▶ [What is expected] Pick the lines holding the string "этой" out of the records and copy them.
BEGIN Source data
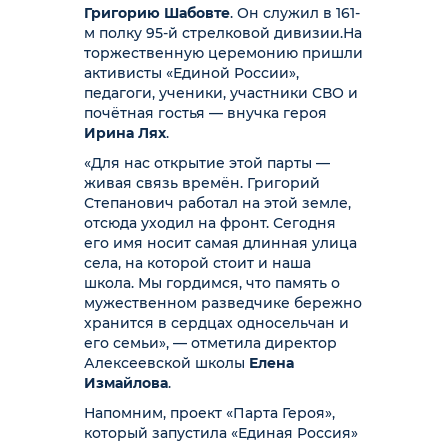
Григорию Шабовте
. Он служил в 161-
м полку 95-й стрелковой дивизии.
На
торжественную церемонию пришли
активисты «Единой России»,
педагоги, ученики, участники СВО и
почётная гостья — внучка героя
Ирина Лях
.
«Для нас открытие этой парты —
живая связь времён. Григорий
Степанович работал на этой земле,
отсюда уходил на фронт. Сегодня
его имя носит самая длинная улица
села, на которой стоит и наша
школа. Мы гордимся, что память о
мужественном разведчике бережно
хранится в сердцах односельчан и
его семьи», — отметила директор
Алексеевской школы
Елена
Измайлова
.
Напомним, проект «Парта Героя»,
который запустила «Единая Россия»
END Source data
BEGIN Source data
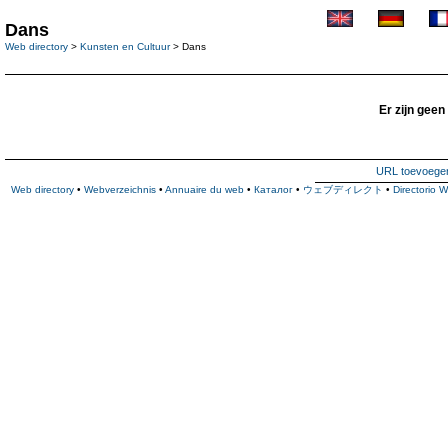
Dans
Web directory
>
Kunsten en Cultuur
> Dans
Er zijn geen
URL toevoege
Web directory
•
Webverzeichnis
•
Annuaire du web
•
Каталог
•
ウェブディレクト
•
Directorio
END Source data
▶ [The answer]
«Для нас открытие этой парты —
Степанович работал на этой земле,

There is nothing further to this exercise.